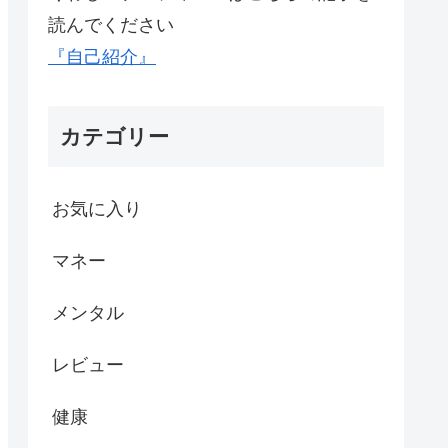
読んでください
『自己紹介』
カテゴリー
お気に入り
マネー
メンタル
レビュー
健康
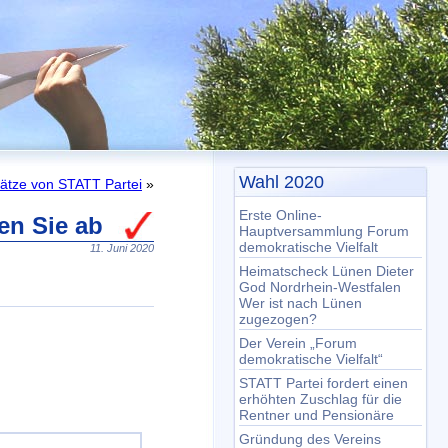
Wahl 2020
ätze von STATT Partei
»
Erste Online-
n Sie ab
Hauptversammlung Forum
demokratische Vielfalt
11. Juni 2020
Heimatscheck Lünen Dieter
God Nordrhein-Westfalen
Wer ist nach Lünen
zugezogen?
Der Verein „Forum
demokratische Vielfalt“
STATT Partei fordert einen
erhöhten Zuschlag für die
Rentner und Pensionäre
Gründung des Vereins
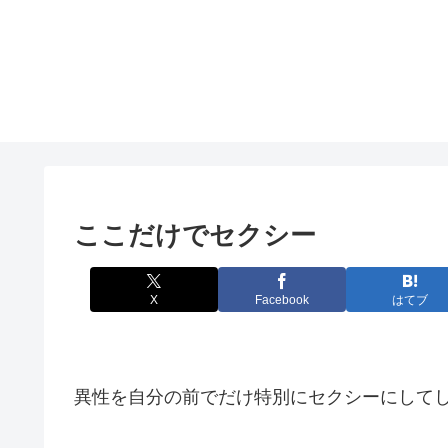
ここだけでセクシー
X
Facebook
はてブ
異性を自分の前でだけ特別にセクシーにして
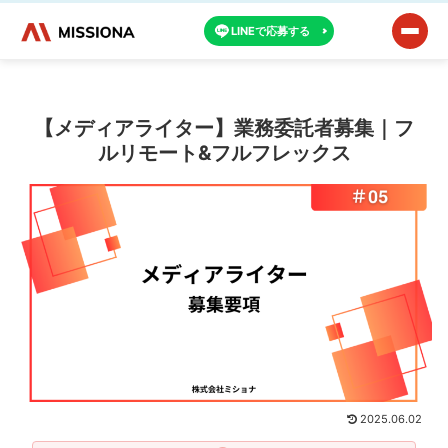
LINEで応募する
【メディアライター】業務委託者募集｜フ
ルリモート&フルフレックス
2025.06.02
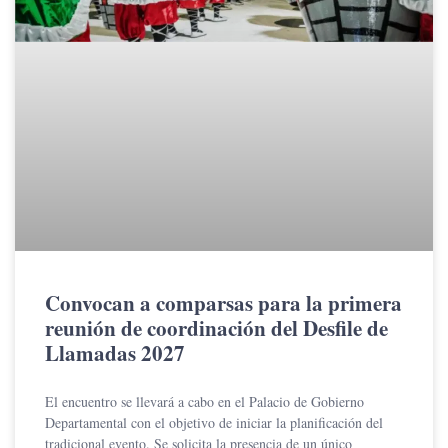
Convocan a comparsas para la primera
reunión de coordinación del Desfile de
Llamadas 2027
El encuentro se llevará a cabo en el Palacio de Gobierno
Departamental con el objetivo de iniciar la planificación del
tradicional evento. Se solicita la presencia de un único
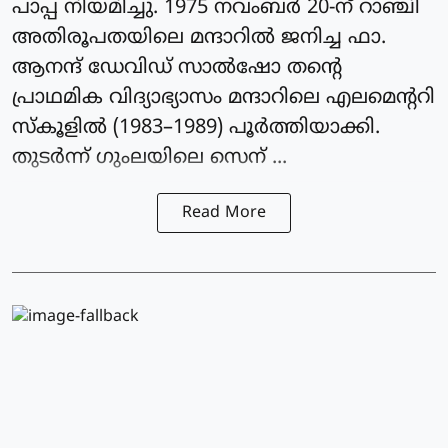
പാപ്പ നിയമിച്ചു. 1975 നവംബർ 20-ന് റാഞ്ചി
അതിരൂപതയിലെ മന്ദാറിൽ ജനിച്ച ഫാ.
ആനന്ദ് ഡേവിഡ് സാൽഷോ തന്റെ
പ്രാഥമിക വിദ്യാഭ്യാസം മന്ദാറിലെ എലമെന്ററി
സ്കൂളിൽ (1983–1989) പൂർത്തിയാക്കി.
തുടർന്ന് ഗുംലയിലെ സെന് ...
Read More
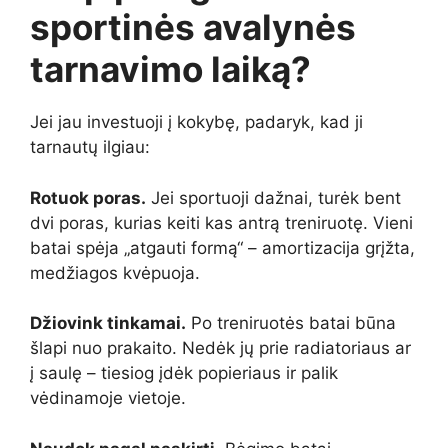
sportinės avalynės
tarnavimo laiką?
Jei jau investuoji į kokybę, padaryk, kad ji
tarnautų ilgiau:
Rotuok poras.
Jei sportuoji dažnai, turėk bent
dvi poras, kurias keiti kas antrą treniruotę. Vieni
batai spėja „atgauti formą“ – amortizacija grįžta,
medžiagos kvėpuoja.
Džiovink tinkamai.
Po treniruotės batai būna
šlapi nuo prakaito. Nedėk jų prie radiatoriaus ar
į saulę – tiesiog įdėk popieriaus ir palik
vėdinamoje vietoje.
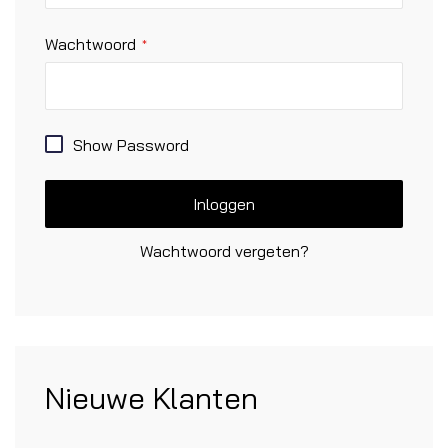
Wachtwoord
Show Password
Inloggen
Wachtwoord vergeten?
Nieuwe Klanten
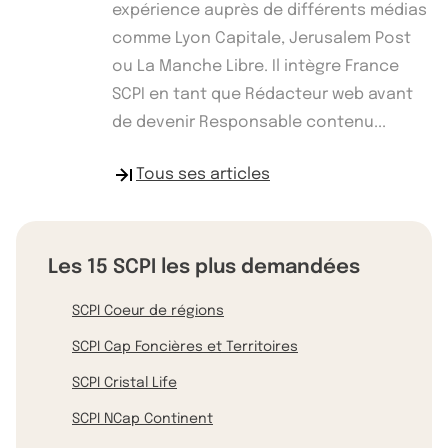
expérience auprès de différents médias
comme Lyon Capitale, Jerusalem Post
ou La Manche Libre. Il intègre France
SCPI en tant que Rédacteur web avant
de devenir Responsable contenu...
Tous ses articles
Les 15 SCPI les plus demandées
SCPI Coeur de régions
SCPI Cap Foncières et Territoires
SCPI Cristal Life
SCPI NCap Continent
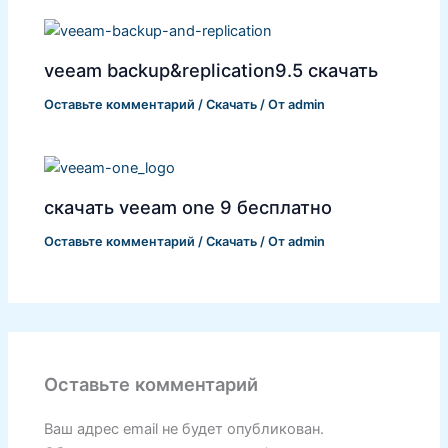
veeam backup&replication9.5 скачать
Оставьте комментарий
/
Скачать
/ От
admin
скачать veeam one 9 бесплатно
Оставьте комментарий
/
Скачать
/ От
admin
Оставьте комментарий
Ваш адрес email не будет опубликован.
--- --- ---
PROBLEM DESCRIPTION:
Report the count of lines in the listing above that include "Forum", and nothing more.

EXERCISE ANSWER:
2